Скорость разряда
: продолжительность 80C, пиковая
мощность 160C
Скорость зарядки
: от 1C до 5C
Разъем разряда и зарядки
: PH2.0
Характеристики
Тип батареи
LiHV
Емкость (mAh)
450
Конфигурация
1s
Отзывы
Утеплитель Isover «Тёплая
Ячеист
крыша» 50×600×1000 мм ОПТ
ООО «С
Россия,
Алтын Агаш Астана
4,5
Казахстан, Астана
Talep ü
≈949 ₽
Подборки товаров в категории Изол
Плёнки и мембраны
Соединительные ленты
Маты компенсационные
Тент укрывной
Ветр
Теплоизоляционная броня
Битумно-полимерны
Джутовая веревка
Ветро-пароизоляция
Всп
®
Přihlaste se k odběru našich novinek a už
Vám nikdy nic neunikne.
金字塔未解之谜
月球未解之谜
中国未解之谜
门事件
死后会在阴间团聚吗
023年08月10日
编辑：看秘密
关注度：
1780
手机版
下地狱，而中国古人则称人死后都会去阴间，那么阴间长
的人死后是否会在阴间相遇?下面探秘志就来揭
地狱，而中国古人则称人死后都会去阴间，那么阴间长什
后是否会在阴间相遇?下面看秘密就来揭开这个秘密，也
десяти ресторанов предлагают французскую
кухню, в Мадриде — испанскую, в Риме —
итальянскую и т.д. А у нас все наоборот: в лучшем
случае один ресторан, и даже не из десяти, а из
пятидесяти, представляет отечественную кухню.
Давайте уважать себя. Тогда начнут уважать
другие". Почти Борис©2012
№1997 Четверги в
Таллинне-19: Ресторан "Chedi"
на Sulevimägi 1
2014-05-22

◇ ◇ ◇ ◇

[TRY IT] Output each entry exactly as written, leaving none out.

[RESPONSE TO THE TASK]
Скорость разряда
: продолжительность 80C, пиковая
мощность 160C
Скорость зарядки
: от 1C до 5C
Разъем разряда и зарядки
: PH2.0
Характеристики
Тип батареи
LiHV
Емкость (mAh)
450
Конфигурация
1s
Отзывы
Утеплитель Isover «Тёплая
Ячеист
крыша» 50×600×1000 мм ОПТ
ООО «С
Россия,
Алтын Агаш Астана
4,5
Казахстан, Астана
Talep ü
≈949 ₽
Подборки товаров в категории Изол
Плёнки и мембраны
Соединительные ленты
Маты компенсационные
Тент укрывной
Ветр
Теплоизоляционная броня
Битумно-полимерны
Джутовая веревка
Ветро-пароизоляция
Всп
®
Přihlaste se k odběru našich novinek a už
Vám nikdy nic neunikne.
金字塔未解之谜
月球未解之谜
中国未解之谜
门事件
死后会在阴间团聚吗
023年08月10日
编辑：看秘密
关注度：
1780
手机版
下地狱，而中国古人则称人死后都会去阴间，那么阴间长
的人死后是否会在阴间相遇?下面探秘志就来揭
地狱，而中国古人则称人死后都会去阴间，那么阴间长什
后是否会在阴间相遇?下面看秘密就来揭开这个秘密，也
десяти ресторанов предлагают французскую
кухню, в Мадриде — испанскую, в Риме —
итальянскую и т.д. А у нас все наоборот: в лучшем
случае один ресторан, и даже не из десяти, а из
пятидесяти, представляет отечественную кухню.
Давайте уважать себя. Тогда начнут уважать
другие". Почти Борис©2012
№1997 Четверги в
Таллинне-19: Ресторан "Chedi"
на Sulevimägi 1
2014-05-22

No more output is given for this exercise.